FRANKFORT — Voters next year will be asked to amend the Kentucky Constitution to protect the right to hunt and fish, under one of dozens of bills the legislature gave final approval to on Friday.
"The citizens of Kentucky have the personal right to hunt, fish and harvest wildlife using traditional methods," the proposed amendment in House Bill 1 reads in part.
Critics said the amendment isn't necessary because nobody is threatening Kentuckians' right to hunt and fish.
House Speaker Greg Stumbo, D-Prestonsburg, said HB 1 would prevent animal-rights groups from challenging state-authorized hunts in Kentucky used to manage the wildlife population. Groups including the Animal Protection League and Bear Education and Resource Group have sued to prevent hunts elsewhere.
Other sponsors said the measure reflects bipartisan concern in Frankfort following President Barack Obama's health care reform law and what some people see as overreaching by the federal government. The right to hunt and fish might be targeted by the federal government in the future, they said.
Earlier this week, Tom FitzGerald of the Kentucky Resources Council warned lawmakers that a constitutional "right to hunt" could lead to people hunting in state nature preserves or city parks and suing if anyone tried to stop them.
On Friday, FitzGerald said the Senate later helped resolve that by adding clarifying language. Hunters could not ignore state or local laws about wildlife management, trespassing, property rights or commercial regulation, under the addition by the Senate.

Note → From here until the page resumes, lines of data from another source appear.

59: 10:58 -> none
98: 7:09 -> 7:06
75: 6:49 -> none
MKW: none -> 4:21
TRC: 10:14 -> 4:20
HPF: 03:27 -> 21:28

Still, FitzGerald said, the measure seems unnecessary.
"In 33 years, I have never seen the General Assembly act arbitrarily to deny people the ability to hunt or fish," FitzGerald said.

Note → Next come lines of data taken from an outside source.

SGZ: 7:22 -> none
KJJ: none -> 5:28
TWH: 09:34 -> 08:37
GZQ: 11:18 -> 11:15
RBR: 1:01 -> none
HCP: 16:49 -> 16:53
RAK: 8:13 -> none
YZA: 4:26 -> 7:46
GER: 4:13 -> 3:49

HB 1 was just one of many bills to breeze through the House and Senate chambers on the 27th day of the 30-day legislative session. Most are headed to Gov. Steve Beshear to be signed into law, although a few, like the hunting and fishing amendment, need no further action.
Other successful measures included:
■ House Bill 333 will allow the sale of consumer fireworks in Kentucky, but only by registered dealers. Currently, some retailers sell fireworks that contain a mortar or that shoot from a tube by getting customers to sign a waiver stating they will not ignite the fireworks inside Kentucky. But that prohibition is rarely followed or enforced.
■ House Bill 310, letting the University of Kentucky use a kind of tax break called "tax increment financing" to help spur a multi-use development at its slow-growing Coldstream Research Campus.
■ House Bill 121, banning several related combinations of chemicals — hallucinogenic drugs — that go by street names such as "Hurricane Charlie" and "Red Dove." The drugs are labeled misleadingly as bath salts, plant food or inspect repellent.
■ House Bill 308, requiring Kentucky to notify the FBI when a court commits someone to a mental institution or otherwise finds him or her mentally incompetent. The FBI will add those people to the National Instant Criminal Background Check System, used by federally licensed gun dealers to screen customers.
■ House Bill 52, prohibiting anyone accused of abuse or neglect of an elderly person from inheriting that person's estate.
■ Senate Bill 8, requiring the secretary of state to set up a one-stop Web site for businesses to interact with state agencies.
■ Senate Bill 12, allowing the superintendent to appoint a school principal after consulting with the school-based decision-making council.
■ Senate Bill 24, directing the governor to set up an interstate compact to allow for participation in live pari-mutuel horse racing and wagering.
However, several notable bills appeared dead for the session for lack of further action.
Most prominent among the seemingly lost bills was Senate Bill 45, which would have required doctors' prescriptions to buy cold and allergy medicines containing pseudoephedrine, an ingredient used to make methamphetamine.
U.S. Rep. Hal Rogers, R-Ky., and others urged the legislature to pass SB 45, but they were matched by a fierce lobbying campaign by the pharmaceutical industry. The bill spent one full month on the Senate floor because senators could not reach an agreement on whether it was necessary. It never left that chamber.
Lawmakers also let die two proposals aimed at preventing and investigating abuse of nursing home patients. Senate Bill 44 would have required nursing homes to conduct criminal background checks on all employees. House Bill 69 would have required nursing homes to report all deaths to the local coroner. Neither bill received its first committee vote.